The Portal by Carol RiggsMixing an intriguing variation on characters mysteriously transported to another world with an immediately recognisable portrayal of teenage brittleness, Riggs provides a decidedly young adult tale on the border of science-fiction and fantasy.

Mari Stratton doesn’t especially like Stephanie, but doesn’t dislike her enough to miss her New Year’s Eve Party. However, what starts as the typical mix of teenage posturing and petty squabbles turns serious when Mari, Stephanie, and several other party goers are sucked through a portal into a fantasy realm. Surrounded by a world that seems at turns familiar and incomprehensible, treated like a near slave, and pursued by ruthless, black-cloaked riders, how will Mari find her way home?

Riggs opens with several chapters of Mari preparing for the party, bickering with her brother, talking with her friend Lauren, and describing the mundane events of the party. Depending on each reader’s view on the daily struggles of teenage life, this will either draw them straight into Mari’s situation or start to feel a touch like a checklist of YA heroines.

Whichever way readers see this opening, it does create a pleasing contrast with the transition into another world and the subsequent oddities. Making good use of distrustful villagers and the constant pressure of pursuit, Riggs plausibly denies her characters both information and time for calm consideration; combined with first-person narration, this creates a picture of world and events that have an underlying coherence without either revealing the answer straight away or withholding evidence for the sake of it.

Although this struggle to understand is plausible for the characters, some readers might find the answers come too slowly to overcome their incredulity. Once revealed, the explanation for so much of the world seeming familiar to Mari makes sense, and has the added frisson of not being the obvious one; however, until this answer comes, the repeated similarities with things she’s read, seen, or dreamt challenges the sense the world is real rather than imagined.

While this novella does have a complete arc and does explain the most pressing questions, it also ends on an almost cliff-hanger with several large questions unanswered; as such, it might leave readers feeling that the story cuts off rather than offering closure.

Apart from the mysterious familiarity with parts of the world—something that increases Mari’s fear more often than it solves problems—Mari is very much not the chosen one; unlike many YA protagonists, she lacks exceptional physical or mental abilities, or unusual life experiences. This makes her struggle to overcome obstacles both more nerve-wracking and more plausible.

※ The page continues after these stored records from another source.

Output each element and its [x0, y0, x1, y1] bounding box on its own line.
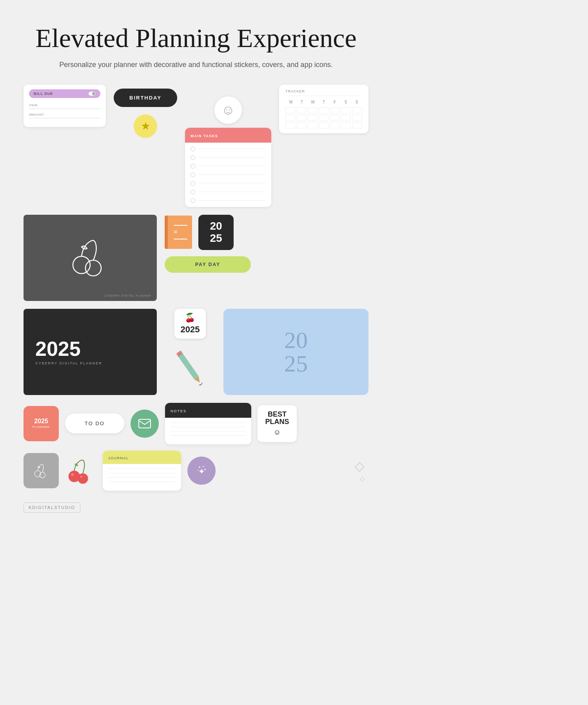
diamond-large-icon: ◇: [355, 459, 365, 473]
tracker-day: W: [307, 100, 318, 104]
svg-point-12: [71, 473, 74, 476]
payday-button[interactable]: PAY DAY: [165, 256, 251, 273]
cherry-icon: 🍒: [181, 313, 200, 323]
svg-rect-7: [139, 419, 151, 428]
cherry-cover-dark: CYBERRY DIGITAL PLANNER: [24, 215, 157, 301]
task-item: [191, 190, 266, 194]
svg-point-1: [85, 260, 101, 276]
task-checkbox[interactable]: [191, 164, 195, 169]
row5: JOURNAL ✦: [24, 451, 368, 491]
party-icon: ✦: [195, 464, 208, 477]
app-icon-gray[interactable]: [24, 453, 59, 488]
notebook-icon: =: [174, 225, 187, 239]
cover-blue-year: 20 25: [284, 328, 308, 375]
row2: CYBERRY DIGITAL PLANNER =: [24, 215, 368, 301]
notes-body: [165, 418, 251, 444]
notes-line: [171, 422, 246, 423]
journal-card: JOURNAL: [103, 451, 181, 491]
notes-line: [171, 431, 246, 431]
row4: 2025 PLANNER TO DO NOTES: [24, 403, 368, 444]
sticker-2025: 🍒 2025: [174, 309, 206, 339]
smiley-icon: ☺: [221, 103, 235, 118]
task-checkbox[interactable]: [191, 181, 195, 186]
cherry-color-sticker: [65, 455, 96, 486]
journal-line: [108, 469, 176, 469]
cover-2025-dark: 2025 CYBERRY DIGITAL PLANNER: [24, 309, 157, 395]
pencil-sticker: [169, 345, 211, 393]
task-item: [191, 147, 266, 151]
star-icon: ★: [141, 120, 151, 132]
party-sticker: ✦: [187, 457, 216, 485]
bill-due-header: BILL DUE: [29, 89, 100, 98]
tasks-body: [185, 143, 271, 207]
row3: 2025 CYBERRY DIGITAL PLANNER 🍒 2025: [24, 309, 368, 395]
tracker-day: M: [285, 100, 296, 104]
app-icon-planner[interactable]: 2025 PLANNER: [24, 406, 59, 441]
tracker-day: S: [351, 100, 362, 104]
notebook-equal-icon: =: [174, 228, 187, 236]
task-item: [191, 181, 266, 186]
smiley-sticker: ☺: [214, 96, 242, 124]
task-item: [191, 164, 266, 169]
notes-line: [171, 435, 246, 436]
notes-title: NOTES: [171, 409, 187, 413]
row2-right: = 20 25 PAY DAY: [165, 215, 368, 301]
badge-2025-text: 20 25: [210, 220, 222, 245]
journal-line: [108, 482, 176, 482]
task-checkbox[interactable]: [191, 155, 195, 160]
task-checkbox[interactable]: [191, 147, 195, 151]
notebook-sticker: =: [165, 216, 192, 249]
cherry-colored-icon: [65, 455, 96, 486]
task-checkbox[interactable]: [191, 172, 195, 177]
header: Elevated Planning Experience Personalize…: [24, 24, 368, 69]
best-plans-card: BEST PLANS ☺: [258, 405, 297, 442]
tracker-day: F: [329, 100, 340, 104]
bill-due-toggle[interactable]: [89, 92, 96, 96]
svg-text:✦: ✦: [198, 467, 205, 476]
journal-line: [108, 477, 176, 478]
row3-middle: 🍒 2025: [165, 309, 216, 395]
birthday-star-col: BIRTHDAY ★: [114, 85, 177, 138]
svg-point-13: [80, 475, 82, 477]
task-checkbox[interactable]: [191, 190, 195, 194]
svg-rect-2: [177, 352, 198, 379]
cover-blue: 20 25: [223, 309, 368, 395]
app-label: PLANNER: [33, 425, 50, 429]
page-subtitle: Personalize your planner with decorative…: [24, 61, 368, 69]
cover-subtitle: CYBERRY DIGITAL PLANNER: [35, 361, 102, 365]
todo-button[interactable]: TO DO: [65, 413, 124, 433]
page-title: Elevated Planning Experience: [24, 24, 368, 53]
tracker-grid: [285, 107, 362, 129]
email-icon: [138, 419, 151, 428]
badge-2025: 20 25: [198, 215, 234, 250]
tasks-title: MAIN TASKS: [191, 134, 218, 138]
cover-year: 2025: [35, 339, 81, 359]
tasks-header: MAIN TASKS: [185, 128, 271, 143]
email-sticker: [131, 410, 159, 438]
row2-right-top: = 20 25: [165, 215, 368, 250]
row1: BILL DUE ITEM: AMOUNT: BIRTHDAY ★: [24, 85, 368, 207]
svg-point-0: [73, 256, 90, 274]
bill-due-card: BILL DUE ITEM: AMOUNT:: [24, 85, 106, 127]
tracker-days: M T W T F S S: [285, 100, 362, 104]
page: Elevated Planning Experience Personalize…: [0, 0, 392, 528]
bill-due-label: BILL DUE: [34, 92, 53, 96]
tracker-day: T: [296, 100, 307, 104]
journal-title: JOURNAL: [108, 456, 129, 460]
notes-card: NOTES: [165, 403, 251, 444]
journal-header: JOURNAL: [103, 451, 181, 464]
diamond-small-icon: ◇: [360, 475, 365, 482]
grid-area: BILL DUE ITEM: AMOUNT: BIRTHDAY ★: [24, 85, 368, 491]
best-plans-emoji: ☺: [263, 428, 291, 437]
journal-body: [103, 464, 181, 491]
app-year: 2025: [34, 418, 48, 424]
brand-label: KDIGITALSTUDIO: [24, 502, 80, 513]
notes-line: [171, 427, 246, 427]
tracker-day: S: [340, 100, 351, 104]
birthday-button[interactable]: BIRTHDAY: [114, 89, 177, 107]
cover-watermark: CYBERRY DIGITAL PLANNER: [104, 294, 151, 297]
tracker-day: T: [318, 100, 329, 104]
bill-item-field: ITEM:: [29, 103, 100, 109]
main-tasks-card: MAIN TASKS: [185, 128, 271, 207]
task-checkbox[interactable]: [191, 198, 195, 203]
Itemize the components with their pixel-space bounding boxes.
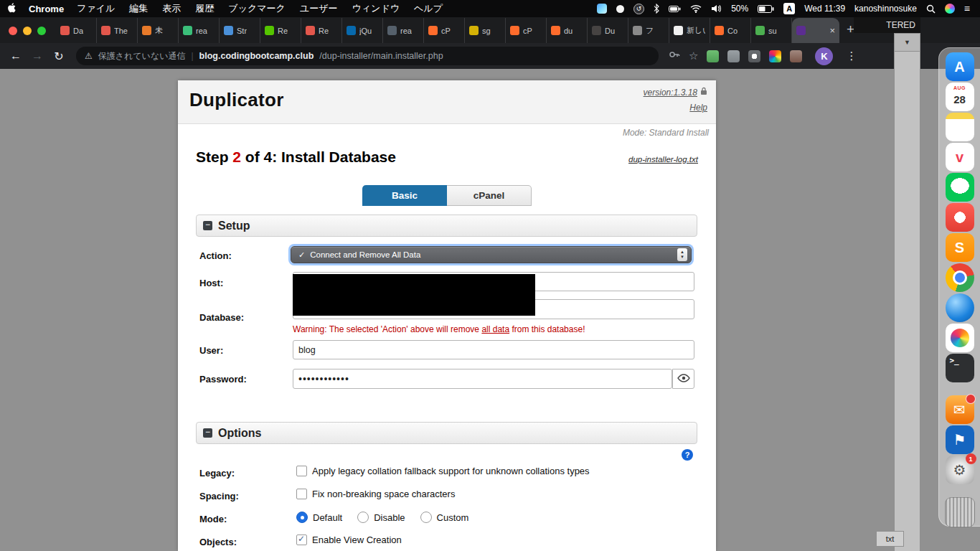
browser-tab[interactable]: Co	[710, 18, 751, 43]
dock-settings-icon[interactable]: ⚙ 1	[946, 456, 974, 484]
input-source-icon[interactable]: A	[783, 3, 795, 14]
zoom-window-button[interactable]	[37, 27, 46, 35]
dock-notes-icon[interactable]	[946, 113, 974, 141]
browser-tab[interactable]: フ	[628, 18, 669, 43]
browser-tab[interactable]: Du	[588, 18, 628, 43]
spacing-checkbox[interactable]	[296, 489, 307, 499]
menu-item[interactable]: 表示	[162, 2, 181, 15]
dock-line-icon[interactable]	[946, 173, 974, 202]
back-icon[interactable]: ←	[6, 50, 26, 62]
keyboard-battery-icon[interactable]	[669, 6, 681, 12]
time-machine-icon[interactable]: ↺	[633, 4, 644, 14]
dock-terminal-icon[interactable]: >_	[946, 354, 974, 382]
active-tab[interactable]: ×	[792, 18, 839, 43]
browser-tab[interactable]: Re	[260, 18, 301, 43]
browser-tab[interactable]: jQu	[342, 18, 383, 43]
minimize-window-button[interactable]	[23, 27, 32, 35]
security-chip[interactable]: 保護されていない通信	[98, 50, 186, 62]
app-menu-chrome[interactable]: Chrome	[29, 4, 64, 14]
objects-checkbox[interactable]	[296, 534, 307, 545]
browser-tab[interactable]: 未	[138, 18, 179, 43]
menu-item[interactable]: 履歴	[195, 2, 214, 15]
collapse-icon[interactable]: −	[203, 221, 212, 230]
dock-browser-ball-icon[interactable]	[946, 293, 974, 322]
forward-icon[interactable]: →	[27, 50, 47, 62]
tab-close-icon[interactable]: ×	[829, 25, 835, 36]
collapse-icon[interactable]: −	[203, 428, 212, 438]
dock-calendar-icon[interactable]: AUG 28	[946, 83, 974, 111]
mode-custom-radio[interactable]	[420, 512, 432, 523]
menu-item[interactable]: ファイル	[77, 2, 115, 15]
tab-basic[interactable]: Basic	[362, 185, 447, 206]
menu-item[interactable]: ユーザー	[300, 2, 338, 15]
shield-gray-ext-icon[interactable]	[727, 50, 740, 62]
installer-log-link[interactable]: dup-installer-log.txt	[628, 155, 698, 164]
browser-tab[interactable]: The	[97, 18, 138, 43]
action-select[interactable]: ✓ Connect and Remove All Data ▲▼	[291, 246, 692, 263]
tab-cpanel[interactable]: cPanel	[447, 185, 532, 206]
white-dot-icon[interactable]	[616, 5, 624, 13]
options-section-header[interactable]: − Options	[196, 422, 697, 444]
wifi-icon[interactable]	[690, 4, 702, 13]
siri-icon[interactable]	[945, 4, 955, 14]
options-help-icon[interactable]: ?	[682, 449, 693, 461]
battery-icon[interactable]	[758, 5, 774, 13]
menu-item[interactable]: ウィンドウ	[352, 2, 400, 15]
browser-tab[interactable]: rea	[383, 18, 424, 43]
dock-red-app-icon[interactable]	[946, 203, 974, 232]
apple-menu-icon[interactable]	[7, 3, 16, 15]
version-link[interactable]: version:1.3.18	[644, 87, 707, 98]
setup-section-header[interactable]: − Setup	[196, 215, 697, 237]
dock-app-store-icon[interactable]: A	[946, 52, 974, 81]
menu-item[interactable]: ヘルプ	[414, 2, 443, 15]
colorwheel-ext-icon[interactable]	[769, 50, 781, 62]
spotlight-icon[interactable]	[926, 4, 936, 14]
background-window-scroll-arrow[interactable]: ▼	[894, 33, 920, 52]
dock-sublime-icon[interactable]: S	[946, 233, 974, 262]
menu-bar-clock[interactable]: Wed 11:39	[804, 4, 845, 14]
browser-tab[interactable]: rea	[179, 18, 220, 43]
status-app-icon[interactable]	[597, 4, 607, 14]
screenshot-ext-icon[interactable]	[748, 50, 760, 62]
volume-icon[interactable]	[711, 4, 722, 13]
password-key-icon[interactable]	[669, 49, 680, 63]
dock-chrome-icon[interactable]	[946, 263, 974, 292]
address-bar[interactable]: ⚠ 保護されていない通信 | blog.codingbootcamp.club …	[76, 47, 659, 65]
dock-photos-icon[interactable]	[946, 324, 974, 352]
browser-tab[interactable]: cP	[506, 18, 547, 43]
browser-tab[interactable]: su	[751, 18, 792, 43]
menu-item[interactable]: ブックマーク	[228, 2, 286, 15]
show-password-button[interactable]	[672, 369, 694, 389]
user-input[interactable]	[293, 340, 694, 359]
battery-percent[interactable]: 50%	[731, 4, 748, 14]
mode-default-radio[interactable]	[296, 512, 308, 523]
dock-mail-app-icon[interactable]: ✉	[946, 395, 974, 424]
misc-ext-icon[interactable]	[790, 50, 802, 62]
reload-icon[interactable]: ↻	[49, 50, 69, 63]
help-link[interactable]: Help	[689, 103, 707, 113]
shield-green-ext-icon[interactable]	[707, 50, 719, 62]
browser-tab[interactable]: du	[547, 18, 588, 43]
action-selected-option[interactable]: Connect and Remove All Data	[310, 250, 420, 259]
dock-code-app-icon[interactable]: ⚑	[946, 425, 974, 454]
chrome-menu-icon[interactable]: ⋮	[846, 50, 857, 62]
bookmark-star-icon[interactable]: ☆	[689, 50, 698, 62]
background-window-scrollbar[interactable]	[894, 52, 920, 551]
password-input[interactable]	[293, 369, 672, 389]
dock-trash-icon[interactable]	[945, 497, 975, 527]
menu-bar-user[interactable]: kanoshinnosuke	[854, 4, 917, 14]
bluetooth-icon[interactable]	[654, 4, 659, 14]
browser-tab[interactable]: Da	[56, 18, 97, 43]
mode-disable-radio[interactable]	[357, 512, 369, 523]
close-window-button[interactable]	[9, 27, 17, 35]
browser-tab[interactable]: cP	[424, 18, 465, 43]
browser-tab[interactable]: Str	[220, 18, 260, 43]
browser-tab[interactable]: Re	[301, 18, 342, 43]
browser-tab[interactable]: 新しい	[669, 18, 710, 43]
browser-tab[interactable]: sg	[465, 18, 506, 43]
profile-avatar[interactable]: K	[815, 47, 833, 65]
legacy-checkbox[interactable]	[296, 466, 307, 476]
menu-item[interactable]: 編集	[129, 2, 148, 15]
dock-pocket-icon[interactable]: v	[946, 143, 974, 171]
notification-center-icon[interactable]: ≡	[964, 4, 970, 14]
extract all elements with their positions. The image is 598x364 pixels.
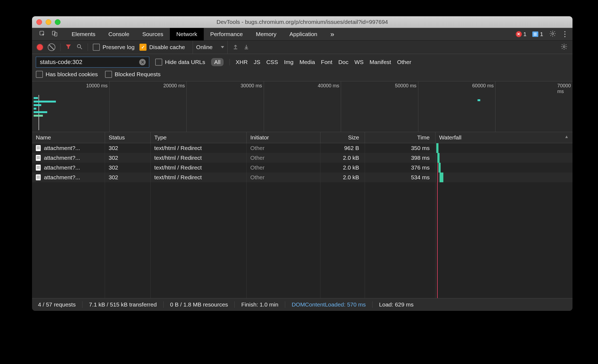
record-button[interactable] (37, 44, 43, 50)
col-header-type[interactable]: Type (150, 132, 246, 143)
table-row[interactable]: attachment?...302text/html / RedirectOth… (32, 153, 572, 163)
type-filter-ws[interactable]: WS (354, 59, 364, 65)
request-name: attachment?... (44, 174, 80, 181)
type-filter-js[interactable]: JS (254, 59, 260, 65)
throttling-value: Online (196, 44, 213, 50)
throttling-select[interactable]: Online (193, 41, 228, 54)
type-filter-font[interactable]: Font (321, 59, 332, 65)
type-filter-other[interactable]: Other (397, 59, 411, 65)
timeline-tick: 20000 ms (163, 83, 185, 89)
blocked-requests-toggle[interactable]: Blocked Requests (105, 71, 161, 78)
filter-bar: ✕ Hide data URLs AllXHRJSCSSImgMediaFont… (32, 54, 572, 81)
request-waterfall (435, 163, 572, 173)
upload-har-icon[interactable] (233, 44, 238, 51)
svg-point-3 (552, 33, 554, 34)
overview-bar (478, 99, 480, 101)
type-filter-doc[interactable]: Doc (338, 59, 348, 65)
table-body: attachment?...302text/html / RedirectOth… (32, 143, 572, 183)
type-filter-img[interactable]: Img (284, 59, 294, 65)
table-row[interactable]: attachment?...302text/html / RedirectOth… (32, 143, 572, 153)
col-header-size[interactable]: Size (320, 132, 365, 143)
request-initiator: Other (246, 153, 320, 163)
message-count: 1 (540, 31, 543, 37)
tab-performance[interactable]: Performance (204, 28, 249, 40)
request-time: 398 ms (365, 153, 435, 163)
tabs-overflow-button[interactable]: » (324, 28, 341, 40)
clear-filter-icon[interactable]: ✕ (139, 59, 146, 65)
checkbox-icon (139, 44, 147, 51)
settings-button[interactable] (549, 30, 556, 39)
timeline-tick: 60000 ms (472, 83, 494, 89)
disable-cache-toggle[interactable]: Disable cache (139, 44, 185, 51)
table-header-row: NameStatusTypeInitiatorSizeTimeWaterfall… (32, 132, 572, 143)
disable-cache-label: Disable cache (149, 44, 185, 50)
main-tabs: ElementsConsoleSourcesNetworkPerformance… (32, 28, 572, 41)
devtools-window: DevTools - bugs.chromium.org/p/chromium/… (32, 16, 572, 311)
device-toolbar-icon[interactable] (52, 30, 58, 38)
tab-sources[interactable]: Sources (136, 28, 170, 40)
request-status: 302 (105, 143, 150, 153)
col-header-waterfall[interactable]: Waterfall▲ (435, 132, 572, 143)
request-waterfall (435, 143, 572, 153)
table-row[interactable]: attachment?...302text/html / RedirectOth… (32, 163, 572, 173)
window-title: DevTools - bugs.chromium.org/p/chromium/… (32, 19, 572, 25)
tab-application[interactable]: Application (283, 28, 324, 40)
error-count-badge[interactable]: ✕ 1 (516, 31, 527, 37)
tab-memory[interactable]: Memory (249, 28, 283, 40)
col-header-initiator[interactable]: Initiator (246, 132, 320, 143)
request-type: text/html / Redirect (150, 163, 246, 173)
document-icon (36, 155, 41, 161)
type-filter-css[interactable]: CSS (266, 59, 278, 65)
filter-input-wrapper: ✕ (36, 57, 149, 68)
request-waterfall (435, 173, 572, 182)
status-bar: 4 / 57 requests 7.1 kB / 515 kB transfer… (32, 298, 572, 311)
sb-requests: 4 / 57 requests (38, 301, 82, 308)
timeline-tick: 40000 ms (318, 83, 339, 89)
filter-input[interactable] (39, 58, 139, 66)
chevron-down-icon (221, 46, 224, 48)
checkbox-icon (155, 59, 162, 66)
request-initiator: Other (246, 173, 320, 182)
request-name: attachment?... (44, 164, 80, 171)
table-row[interactable]: attachment?...302text/html / RedirectOth… (32, 173, 572, 182)
preserve-log-label: Preserve log (103, 44, 135, 50)
request-size: 2.0 kB (320, 163, 365, 173)
request-size: 2.0 kB (320, 153, 365, 163)
download-har-icon[interactable] (243, 44, 249, 51)
hide-data-urls-toggle[interactable]: Hide data URLs (155, 59, 205, 66)
tab-console[interactable]: Console (102, 28, 136, 40)
tab-network[interactable]: Network (170, 28, 204, 40)
col-header-status[interactable]: Status (105, 132, 150, 143)
sb-load: Load: 629 ms (373, 301, 420, 308)
message-icon (532, 31, 538, 37)
more-options-button[interactable] (562, 31, 568, 37)
request-time: 376 ms (365, 163, 435, 173)
has-blocked-cookies-toggle[interactable]: Has blocked cookies (36, 71, 98, 78)
type-filter-all[interactable]: All (211, 58, 223, 66)
type-filter-media[interactable]: Media (300, 59, 315, 65)
filter-toggle-icon[interactable] (65, 44, 71, 51)
network-toolbar: Preserve log Disable cache Online (32, 41, 572, 54)
request-size: 962 B (320, 143, 365, 153)
clear-button[interactable] (48, 43, 55, 51)
inspect-element-icon[interactable] (39, 30, 46, 38)
sb-finish: Finish: 1.0 min (235, 301, 285, 308)
col-header-name[interactable]: Name (32, 132, 105, 143)
type-filter-xhr[interactable]: XHR (236, 59, 248, 65)
request-waterfall (435, 153, 572, 163)
request-type: text/html / Redirect (150, 173, 246, 182)
request-initiator: Other (246, 163, 320, 173)
preserve-log-toggle[interactable]: Preserve log (93, 44, 135, 51)
col-header-time[interactable]: Time (365, 132, 435, 143)
document-icon (36, 174, 41, 180)
request-status: 302 (105, 163, 150, 173)
type-filter-manifest[interactable]: Manifest (370, 59, 391, 65)
svg-point-4 (77, 44, 81, 48)
tab-elements[interactable]: Elements (65, 28, 102, 40)
timeline-overview[interactable]: 10000 ms20000 ms30000 ms40000 ms50000 ms… (32, 81, 572, 132)
request-status: 302 (105, 173, 150, 182)
search-icon[interactable] (76, 43, 83, 51)
timeline-tick: 50000 ms (395, 83, 416, 89)
network-settings-button[interactable] (561, 43, 568, 52)
message-count-badge[interactable]: 1 (532, 31, 543, 37)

However, she does display the constant focus on her self-worth that teenage chosen one’s often possess. Without great beauty or other traits to give a lie to her doubt, this has less potential to irritate; however, some readers are likely to find her repeated thoughts about her father’s dismissive response to her life choices tedious.

The teenagers transported with Mari display an equal sense of being ordinary teenagers rather than individuals selected for their prowess. Unfortunately, Riggs does not really exploit this lack of experience: pampered teenagers seem to find peasant labour mildly tedious rather than exhausting; imprisonment in a dank cell without food has no effect on insouciance. While this book is Mari’s story—with later volumes said to follow another of the characters—the supporting cast display very little development across the narrative.

Overall, I enjoyed the concept behind the world greatly but found the characters a touch flat. I recommend it to readers who love young adult tales.

I received a free copy from the author with no obligation to review.